TypeScript · runnable

Trace

Bellman-Ford with k = 1 on the flights [[0,1,100],[1,2,100],[2,0,100],[1,3,600],[2,3,200]], src = 0, dst = 3:

round	snap[1]	snap[2]	snap[3]	relaxations	dist after
init	∞	∞	∞	—	[0, ∞, ∞, ∞]
1	∞	∞	∞	0→1: 100	[0, 100, ∞, ∞]
2	100	∞	∞	1→2: 200, 1→3: 700	[0, 100, 200, 700]
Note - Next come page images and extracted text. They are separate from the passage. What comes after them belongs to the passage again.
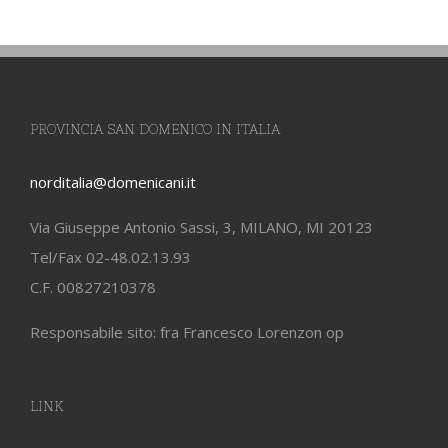
PROVINCIA SAN DOMENICO IN ITALIA
norditalia@domenicani.it
Via Giuseppe Antonio Sassi, 3, MILANO, MI 20123
Tel/Fax 02-48.02.13.93
C.F. 00827210378
Responsabile sito: fra Francesco Lorenzon op
LINK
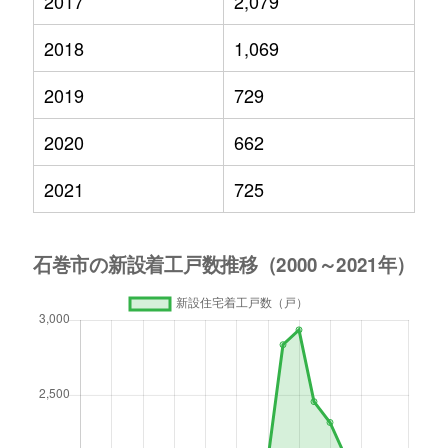
2017
2,079
2018
1,069
2019
729
2020
662
2021
725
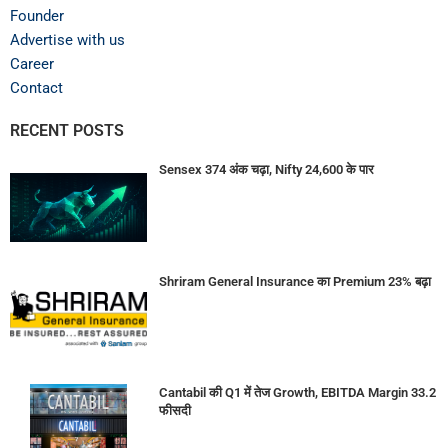
Founder
Advertise with us
Career
Contact
RECENT POSTS
Sensex 374 अंक चढ़ा, Nifty 24,600 के पार
Shriram General Insurance का Premium 23% बढ़ा
Cantabil की Q1 में तेज Growth, EBITDA Margin 33.2
फीसदी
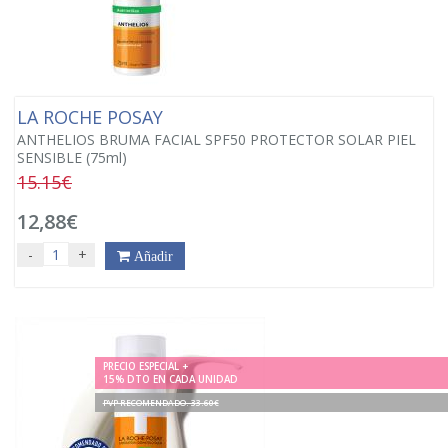
LA ROCHE POSAY
ANTHELIOS BRUMA FACIAL SPF50 PROTECTOR SOLAR PIEL
SENSIBLE (75ml)
15.15€
12,88€
-
+
Añadir
PRECIO ESPECIAL +
15% DTO EN CADA UNIDAD
PVP RECOMENDADO. 33.60€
After k + 1 = 2 rounds, dist[3] = 700. The 200 + 200 = 400 route via 0 → 1 → 2 → 3 needs a third round, correctly excluded.

Edge cases

No path — if dst remains at infinity after k + 1 rounds, return -1.
src == dst — the problem guarantees they differ, but a defensive zero return is cheap.
Negative-weight edges — the problem fixes prices at ≥ 1, so we don't need Dijkstra's non-negativity check.
Self loops or parallel edges — both harmless; Bellman-Ford and heap-Dijkstra handle them.

💡

Tip

The "snapshot before relaxation" step is the classic bug. Without it, a single round can relax along two edges of a chain, violating the k-stop invariant.

Takeaway

When an optimization problem has a hard constraint on path length, extend your shortest-path state with that constraint and let the algorithm prune around it.

This pattern shows up directly in:

DEX arbitrage detection — Bellman-Ford over log-prices, where a negative cycle signals risk-free profit.
Network reliability routing — cheapest path subject to SLA hop limits in distributed systems.
Flight search backends — real-world airline APIs cap layovers similarly.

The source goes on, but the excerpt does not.